The running jokes in “Comedy” — several of which are called “unfunny tales” — circle around topics that could be thought-provoking. Religion, politicians, race and nationality, and alternative sexuality are some of the territories mined.
Rarely, however, did I see these monologues do more than scratch surfaces.
Hitler winds up in Jewish heaven. Moses winds up in Nazi heaven. The Pope winds up in Muslim heaven. Two gays keep seducing women for fun. A lonely woman waits for her spiritual adviser to die and be reincarnated in order to marry him, and she follows through with it when he comes back as a female. Two black widows riding the metro in Chechnya learn that they became terrorists because one was the wife of a martyr, while the other was his lover.

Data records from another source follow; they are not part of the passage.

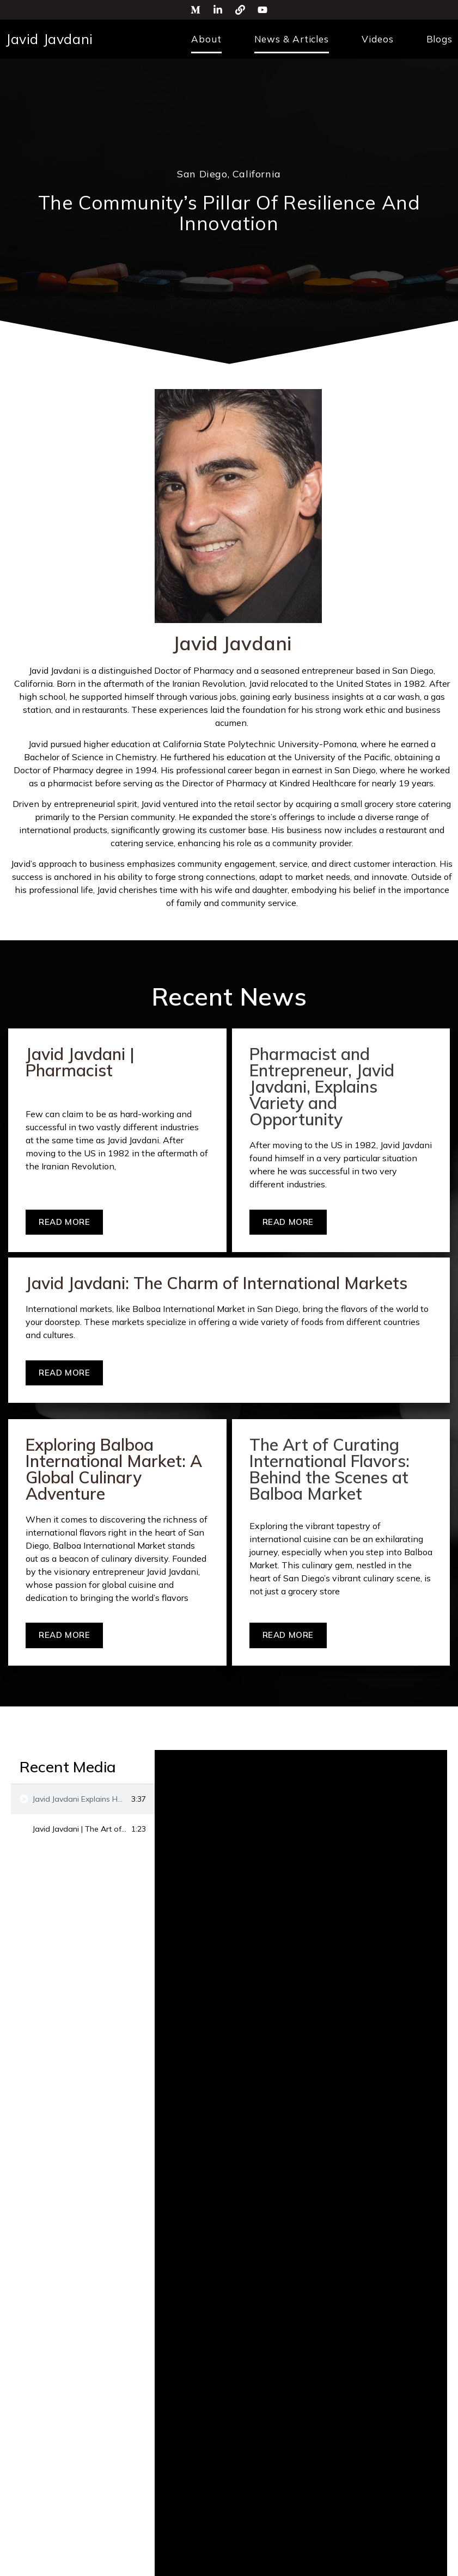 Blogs (439, 39)
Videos (377, 39)
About (206, 39)
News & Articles (291, 39)
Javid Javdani (49, 38)
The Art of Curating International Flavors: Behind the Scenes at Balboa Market (329, 1469)
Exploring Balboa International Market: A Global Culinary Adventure (114, 1469)
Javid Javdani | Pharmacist (80, 1062)
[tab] (83, 1799)
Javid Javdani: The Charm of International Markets (216, 1283)
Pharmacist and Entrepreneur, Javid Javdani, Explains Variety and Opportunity (321, 1087) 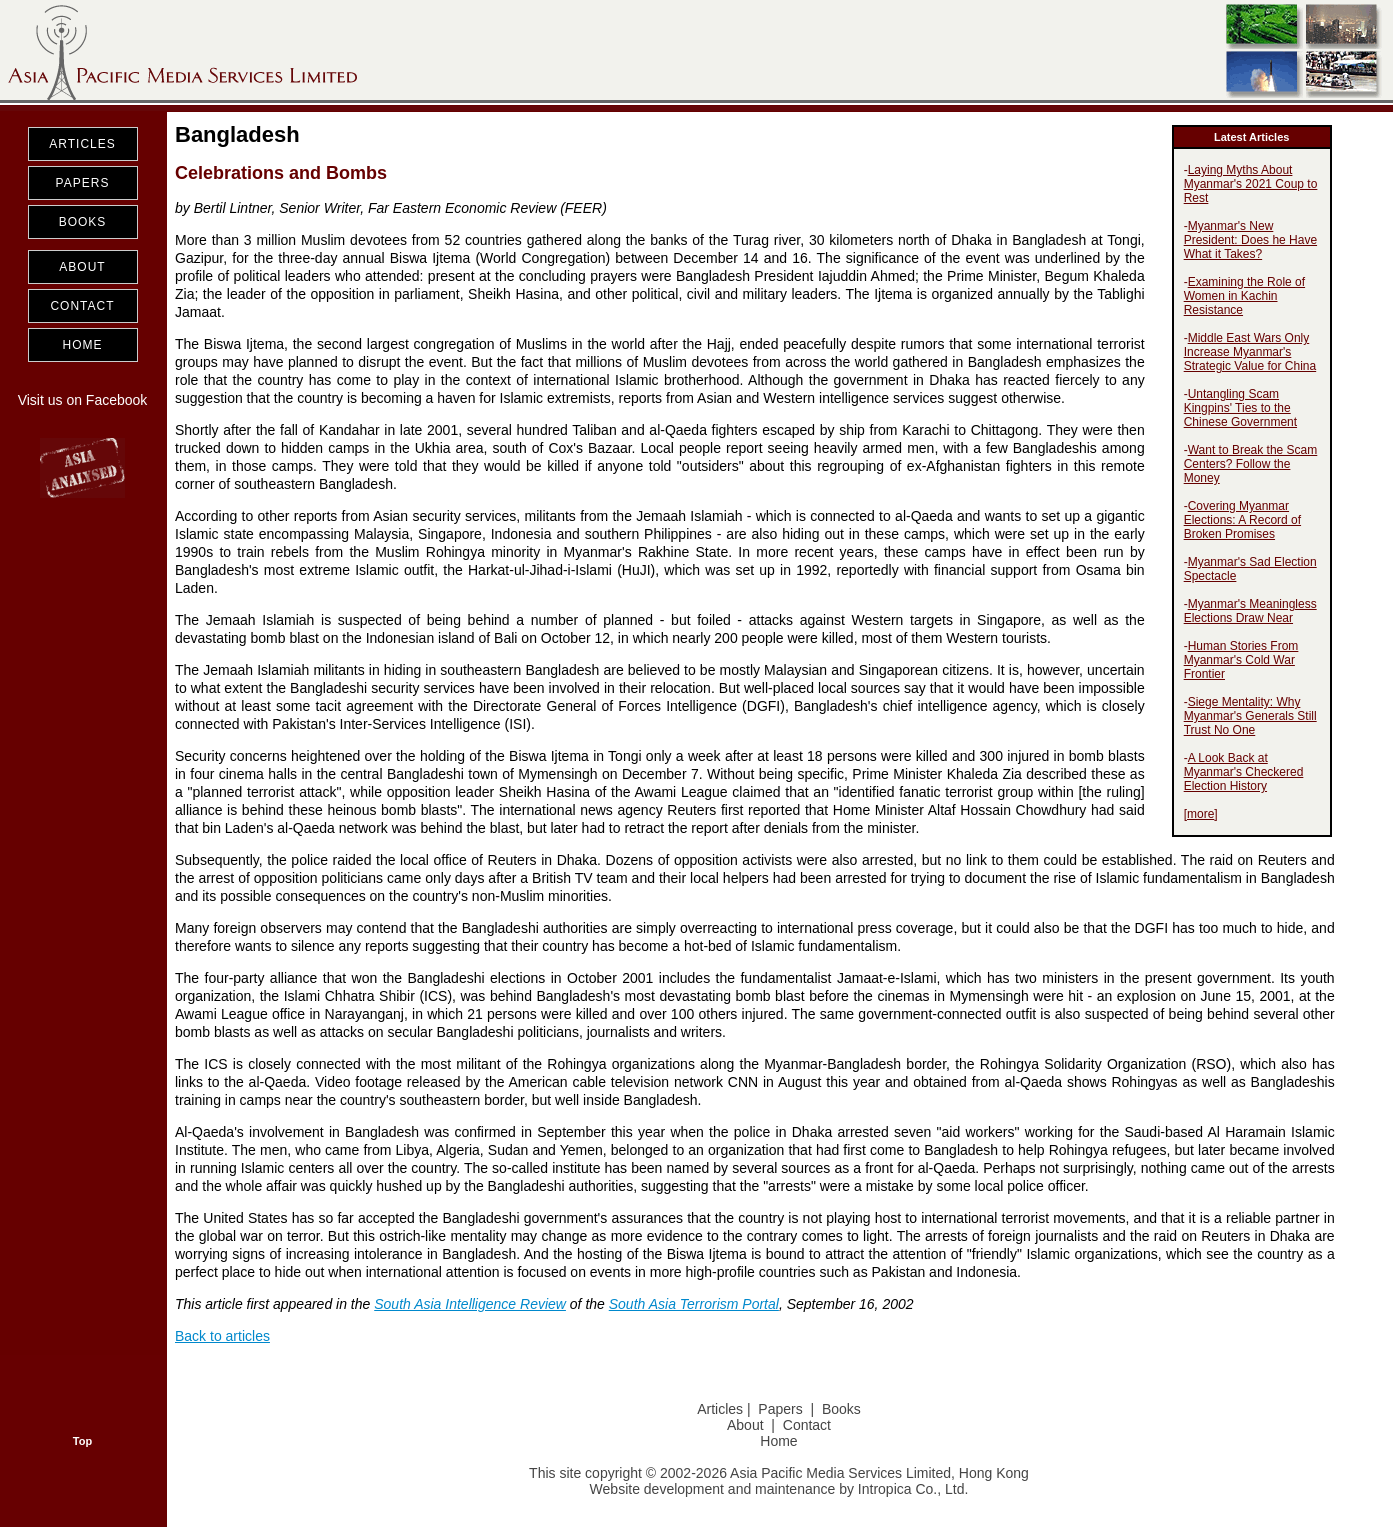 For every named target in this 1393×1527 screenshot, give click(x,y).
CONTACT (82, 306)
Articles (720, 1409)
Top (82, 1441)
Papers (780, 1409)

Aliens will save 15 Russians if they’ll explain why it’s a good idea to cancel and forget Victory Day celebrations, but they give up on their plan when the only person who comes forward is an SS officer.
Now, I know it is unfair to summarize jokes like this. On the other hand, “Comedy” did not encourage me to look beyond the surface of its tales.
The two actors delivered their lines with the requisite contemporary stance — indifferent irony — which did create a sense of human contact. And I heard Vyrypayev’s intonation in every word spoken. The glib hipness of “Comedy” could only have come from his pen.
Is “Comedy” better than anything you’ll get on television? Unquestionably. Is it vintage Vyrypayev? Not even close.